Nothing but the lines from the start of the records below through the line that has "gujaratcinemediaaward@gmail.com (304, 25)" should appear, each exactly as given.

▶ **Records**:
—————

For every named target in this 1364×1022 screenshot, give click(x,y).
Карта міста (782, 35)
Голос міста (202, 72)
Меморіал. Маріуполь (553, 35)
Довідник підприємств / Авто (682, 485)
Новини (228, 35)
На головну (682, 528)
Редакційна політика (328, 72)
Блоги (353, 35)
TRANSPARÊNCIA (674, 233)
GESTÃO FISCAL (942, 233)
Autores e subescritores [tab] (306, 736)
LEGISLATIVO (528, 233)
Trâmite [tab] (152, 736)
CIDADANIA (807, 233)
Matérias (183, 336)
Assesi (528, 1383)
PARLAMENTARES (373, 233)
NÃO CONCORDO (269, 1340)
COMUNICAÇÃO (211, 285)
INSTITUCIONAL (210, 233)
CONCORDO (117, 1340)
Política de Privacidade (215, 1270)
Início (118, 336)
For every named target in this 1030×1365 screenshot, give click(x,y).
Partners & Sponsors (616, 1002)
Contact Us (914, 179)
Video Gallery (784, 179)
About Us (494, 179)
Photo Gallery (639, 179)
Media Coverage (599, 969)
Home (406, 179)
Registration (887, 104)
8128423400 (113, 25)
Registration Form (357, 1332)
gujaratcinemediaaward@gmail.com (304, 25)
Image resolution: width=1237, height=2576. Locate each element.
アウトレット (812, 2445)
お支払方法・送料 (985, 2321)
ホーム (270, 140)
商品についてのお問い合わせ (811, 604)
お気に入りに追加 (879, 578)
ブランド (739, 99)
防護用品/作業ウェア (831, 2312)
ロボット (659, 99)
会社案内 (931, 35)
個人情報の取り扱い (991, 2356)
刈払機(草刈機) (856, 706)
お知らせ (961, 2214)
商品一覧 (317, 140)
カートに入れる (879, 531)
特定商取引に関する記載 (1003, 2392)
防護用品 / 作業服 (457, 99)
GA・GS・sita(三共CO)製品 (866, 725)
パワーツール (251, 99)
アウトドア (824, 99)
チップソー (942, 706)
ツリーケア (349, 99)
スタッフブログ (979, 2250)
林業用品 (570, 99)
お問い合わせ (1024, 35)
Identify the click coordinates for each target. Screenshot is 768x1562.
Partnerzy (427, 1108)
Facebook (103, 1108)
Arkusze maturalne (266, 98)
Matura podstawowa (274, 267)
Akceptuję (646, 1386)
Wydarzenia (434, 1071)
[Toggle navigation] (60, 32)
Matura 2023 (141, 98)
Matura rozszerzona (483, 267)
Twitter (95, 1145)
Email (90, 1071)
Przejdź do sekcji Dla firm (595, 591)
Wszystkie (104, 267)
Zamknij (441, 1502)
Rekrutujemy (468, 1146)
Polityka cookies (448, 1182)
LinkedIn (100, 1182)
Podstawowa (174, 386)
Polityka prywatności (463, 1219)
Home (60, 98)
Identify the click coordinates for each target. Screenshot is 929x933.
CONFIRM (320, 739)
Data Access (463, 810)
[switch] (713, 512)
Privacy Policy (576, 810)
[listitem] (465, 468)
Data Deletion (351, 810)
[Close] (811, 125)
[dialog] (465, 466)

—————

▶ **Written answer**:
For every named target in this 1364×1022 screenshot, give click(x,y).
Карта міста (782, 35)
Голос міста (202, 72)
Меморіал. Маріуполь (553, 35)
Довідник підприємств / Авто (682, 485)
Новини (228, 35)
На головну (682, 528)
Редакційна політика (328, 72)
Блоги (353, 35)
TRANSPARÊNCIA (674, 233)
GESTÃO FISCAL (942, 233)
Autores e subescritores [tab] (306, 736)
LEGISLATIVO (528, 233)
Trâmite [tab] (152, 736)
CIDADANIA (807, 233)
Matérias (183, 336)
Assesi (528, 1383)
PARLAMENTARES (373, 233)
NÃO CONCORDO (269, 1340)
COMUNICAÇÃO (211, 285)
INSTITUCIONAL (210, 233)
CONCORDO (117, 1340)
Política de Privacidade (215, 1270)
Início (118, 336)
For every named target in this 1030×1365 screenshot, give click(x,y).
Partners & Sponsors (616, 1002)
Contact Us (914, 179)
Video Gallery (784, 179)
About Us (494, 179)
Photo Gallery (639, 179)
Media Coverage (599, 969)
Home (406, 179)
Registration (887, 104)
8128423400 (113, 25)
Registration Form (357, 1332)
gujaratcinemediaaward@gmail.com (304, 25)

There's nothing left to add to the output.